Walmart is an iconic brand. They have 11,620 stores all over the world (minus a few that have recently closed, mostly in the Southeast.) As you can imagine, leading a major retailer through the highs and lows of retail dominance can be a challenge.
Recently, I caught up with Carmen Bauza, a Senior Vice President and General Merchandise Manager at Walmart, to ask about how she handles tough leadership challenges. Carmen has spoken at conferences and has some keen insight into leading in the modern age of digital obsession.
What are some of the biggest challenges most leaders face and how have you dealt with them?
Fear of failure.

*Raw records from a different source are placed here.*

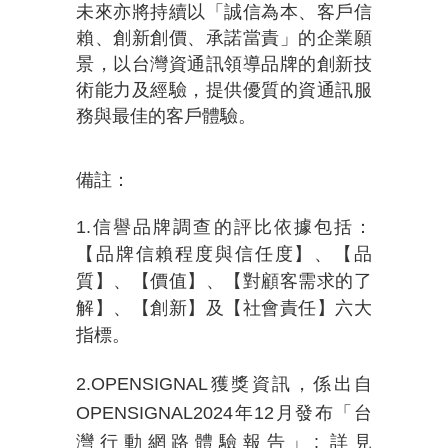
未來亦將持續以「誠信為本、客戶信
賴、創新創價、承諾當責」的企業願
景，以台灣資通訊領導品牌的創新技
術能力及經驗，提供優質的資通訊服
務與最佳的客戶體驗。
備註：
1.信譽品牌調查的評比依據包括：
【品牌信賴程度與信任度】、【品
質】、【價值】、【對顧客需求的了
解】、【創新】及【社會責任】六大
指標。
2.OPENSIGNAL
獲獎資訊，係出自
OPENSIGNAL2024
年
12
月發布「台
灣行動網路體驗報告」
:
詳見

It took me a while to realize that failure is a precondition of success. I love this quote by Samuel Beckett: "Ever Tried. Ever Failed. No Matter. Try Again. Fail Again. Fail Better."
What are the differences in leadership between a large company like Wal-Mart and a smaller company?
Having worked for smaller companies and startups, the difference is that leaders in those organizations seem more willing to take risk than those in large corporations.
Large companies, by virtue of their size, can create bureaucracy, potentially slowing down decisions. Smaller companies on the other hand, are more nimble and agile. Their organizations are flatter enabling them to reach decisions with speed. That's a focus in our business - looking at how we can be nimble an agile at the size and scale of the world's largest retailer.
What have been some of your biggest leadership challenges? How did you resolve them?
There are so many challenges I have encountered in my thirty plus years in leadership roles. But, what we as leaders are experiencing today is fascinating and is very different than 20 years ago.
With more Millennials growing in the ranks of organizations and the role ever-changing technology plays, today's leaders have an interesting challenge on their hands. They need new skills to manage in a complex and uncertain environment in order to lead in to the future. Bottom line, as leaders, we need to learn to be comfortable being uncomfortable and lead aggressively.
If you could give a brand new leader one piece of advice, what would it be?
I read a book recently by Paul Arden called It's Not How Good You Are, It's How Good You Want to Be. Arden wrote that being right is based upon knowledge and experience and it is often probable. Knowledge is opposite of originality. Experience is the opposite of being creative. If you can prove you are right, it shows you are not open to new ideas.
What have you learned about mentoring leaders over the years?
I've learned to be a thoughtful listener; to seek criticism, not always praise; to aim beyond my capabilities, that nothing is impossible; and have the courage to seize the opportunity.
What's the biggest mistake you've seen in young leaders?
Hiring and surrounding themselves with people that are like them and not realizing the power of having diversity in a team.